What to do = The word "关联风险" marks the lines to keep; find each one in the data and copy it.

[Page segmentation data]
--- START ---
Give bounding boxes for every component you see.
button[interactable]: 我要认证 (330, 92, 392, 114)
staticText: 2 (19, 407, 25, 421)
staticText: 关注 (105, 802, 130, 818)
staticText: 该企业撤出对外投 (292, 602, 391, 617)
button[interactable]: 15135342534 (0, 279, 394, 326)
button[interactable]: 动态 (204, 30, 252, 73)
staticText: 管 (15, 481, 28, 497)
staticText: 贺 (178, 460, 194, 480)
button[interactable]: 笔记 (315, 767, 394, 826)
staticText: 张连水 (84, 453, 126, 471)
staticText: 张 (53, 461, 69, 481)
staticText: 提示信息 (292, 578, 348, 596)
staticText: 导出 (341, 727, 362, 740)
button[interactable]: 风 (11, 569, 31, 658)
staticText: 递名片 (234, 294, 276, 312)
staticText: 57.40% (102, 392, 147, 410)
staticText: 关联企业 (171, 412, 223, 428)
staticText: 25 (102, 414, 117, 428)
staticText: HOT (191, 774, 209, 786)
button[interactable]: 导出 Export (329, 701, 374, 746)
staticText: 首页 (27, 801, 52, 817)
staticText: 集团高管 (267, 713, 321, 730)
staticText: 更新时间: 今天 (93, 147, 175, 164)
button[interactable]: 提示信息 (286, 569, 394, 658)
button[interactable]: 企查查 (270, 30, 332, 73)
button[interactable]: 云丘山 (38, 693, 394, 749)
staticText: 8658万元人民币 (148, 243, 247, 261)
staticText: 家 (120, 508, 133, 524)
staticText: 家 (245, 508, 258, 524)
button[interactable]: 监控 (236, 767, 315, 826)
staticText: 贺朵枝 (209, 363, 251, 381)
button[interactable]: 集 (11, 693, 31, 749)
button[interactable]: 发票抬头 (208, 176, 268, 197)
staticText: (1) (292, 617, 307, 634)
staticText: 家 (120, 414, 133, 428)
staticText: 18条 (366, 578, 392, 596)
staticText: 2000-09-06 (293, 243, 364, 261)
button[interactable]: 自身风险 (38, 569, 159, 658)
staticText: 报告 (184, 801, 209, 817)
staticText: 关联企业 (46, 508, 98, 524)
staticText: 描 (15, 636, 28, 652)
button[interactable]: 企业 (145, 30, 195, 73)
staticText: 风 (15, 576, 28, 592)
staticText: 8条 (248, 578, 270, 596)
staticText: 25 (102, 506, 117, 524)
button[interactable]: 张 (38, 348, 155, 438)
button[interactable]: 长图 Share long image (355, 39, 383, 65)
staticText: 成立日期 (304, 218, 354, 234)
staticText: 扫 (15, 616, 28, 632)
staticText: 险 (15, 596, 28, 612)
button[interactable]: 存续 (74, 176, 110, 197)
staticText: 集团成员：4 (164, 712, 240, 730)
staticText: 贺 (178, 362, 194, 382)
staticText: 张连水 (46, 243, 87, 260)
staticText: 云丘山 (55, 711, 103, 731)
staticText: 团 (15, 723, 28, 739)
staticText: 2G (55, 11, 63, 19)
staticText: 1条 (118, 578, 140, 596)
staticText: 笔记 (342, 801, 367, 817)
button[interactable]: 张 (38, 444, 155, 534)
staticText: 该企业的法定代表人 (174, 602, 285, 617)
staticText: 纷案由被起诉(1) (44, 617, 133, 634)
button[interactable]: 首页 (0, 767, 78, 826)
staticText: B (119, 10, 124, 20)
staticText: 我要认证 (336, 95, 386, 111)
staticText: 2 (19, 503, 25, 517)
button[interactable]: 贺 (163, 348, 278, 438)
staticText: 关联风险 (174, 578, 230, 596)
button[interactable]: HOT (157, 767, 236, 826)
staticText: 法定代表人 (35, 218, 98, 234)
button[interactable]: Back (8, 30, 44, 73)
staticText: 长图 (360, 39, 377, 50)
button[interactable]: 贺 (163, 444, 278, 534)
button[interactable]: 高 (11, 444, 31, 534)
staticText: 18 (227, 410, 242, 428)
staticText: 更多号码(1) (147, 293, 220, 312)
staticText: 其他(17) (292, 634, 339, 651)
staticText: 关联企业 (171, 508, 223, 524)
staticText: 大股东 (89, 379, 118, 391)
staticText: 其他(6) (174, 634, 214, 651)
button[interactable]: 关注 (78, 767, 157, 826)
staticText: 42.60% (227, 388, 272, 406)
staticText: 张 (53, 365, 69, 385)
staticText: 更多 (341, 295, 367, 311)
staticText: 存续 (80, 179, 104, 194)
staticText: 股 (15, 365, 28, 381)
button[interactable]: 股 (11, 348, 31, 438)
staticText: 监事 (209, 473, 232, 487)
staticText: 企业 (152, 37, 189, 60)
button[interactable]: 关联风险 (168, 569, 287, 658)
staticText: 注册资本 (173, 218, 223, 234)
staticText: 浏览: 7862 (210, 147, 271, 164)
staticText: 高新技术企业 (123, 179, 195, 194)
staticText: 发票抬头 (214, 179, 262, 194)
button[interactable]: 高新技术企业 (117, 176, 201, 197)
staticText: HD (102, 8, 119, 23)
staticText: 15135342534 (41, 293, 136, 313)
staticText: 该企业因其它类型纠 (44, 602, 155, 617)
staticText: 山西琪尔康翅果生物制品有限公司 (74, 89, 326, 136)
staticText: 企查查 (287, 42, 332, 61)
--- END ---
Your solution =
staticText: 关联风险 (174, 578, 230, 596)
button[interactable]: 关联风险 (168, 569, 287, 658)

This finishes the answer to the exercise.